# Larks Tongue chamfer stop



## jonlan (Dec 21, 2015)

Im wondering if anyone has any advice on how to make a 'larks tongue' end to a stopped chamfer. Something like this…

http://cadsetterout.com/inventor-tutorials/ifeatures-larks-tongue-chamfer/

I have a chamfering bit for my router table and could easily cut this without the stops, but Im not sure on how to achieve the sloped stopped ends. If I stop the chamfer on the router table I wont get that gradual slope to the end. I imagine I need to find a way to slowly move the work piece away from the bit at the end, but I can't sort out in my mind how I would actually do that. Tomorrow I'll go out and try a couple of tests to see if I can make it work but I was wondering if anyone has done this before and had some advice.

Also - I've only heard it called a 'larks tongue' through a couple of google searches so that may be off on the terminology.

Thanks


----------



## Texcaster (Oct 26, 2013)

If a stopped chamfer is made with a router, the stop, if it is to look symmetrical, must be finished by hand.
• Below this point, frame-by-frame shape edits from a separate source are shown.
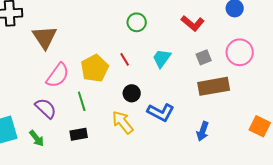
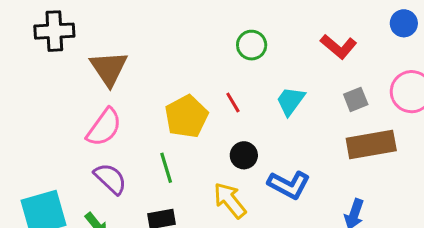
pink semicircle: (58, 75) -> (104, 127), moved

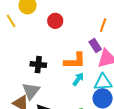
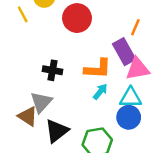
red circle: (55, 21) -> (77, 18), size x1.5
purple rectangle: (95, 46) -> (124, 52), size x1.5

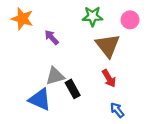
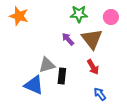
purple arrow: (52, 37) -> (68, 39), moved
black rectangle: (73, 89) -> (62, 76), turned 35

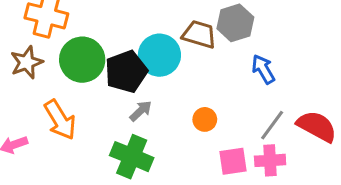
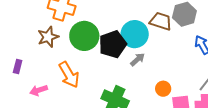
gray arrow: (141, 111) -> (138, 59), moved
orange circle: (205, 119) -> (163, 89), moved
However a stopped chamfer, cut on the shaper is symmetrical without the hand work due to the larger cutting radius.

All these shaper cut stops are symmetrical without the handwork.




























Through cuts and square shoulders, rebates and chamfers


----------



## jonlan (Dec 21, 2015)

Thanks for your reply. I've never used a shaper but my understanding was that they were just larger more powerful versions of a router tables. Bigger spindle, motor, etc.

If my assumption is correct, does that mean that a shaper could handle a bit with a larger radius that would give the sloped look that Im looking for?

I'll look more at bits and see if I can find one that has a larger radius.


----------



## lateralus819 (Mar 24, 2013)

Just use a chisel..


----------



## conifur (Apr 1, 2015)

I have made those chamfers on a router table on table legs
.


----------



## conifur (Apr 1, 2015)

I used a 1/2 shank, standard size 45* bit.


----------



## Texcaster (Oct 26, 2013)

> Thanks for your reply. I ve never used a shaper but my understanding was that they were just larger more powerful versions of a router tables. Bigger spindle, motor, etc.
> 
> If my assumption is correct, does that mean that a shaper could handle a bit with a larger radius that would give the sloped look that Im looking for?
> 
> ...


100mm radius vs 20mm radius.


----------



## jerryminer (Jun 15, 2014)

Not sure what type of chamfer-end you are looking for. Rounded, like the left example in this drawing, or beveled, like the one on the right. A chamfer bit in a router will leave an uneven, curved chamfer-end, curved on one face and almost beveled on the other. This cut can be smoothed and evened out with a shaped sanding block, or even a large dowel wrapped in sandpaper.

To get a straight beveled chamfer stop, your best bet is a sharp chisel, which can be guided by a wood block (or not).


----------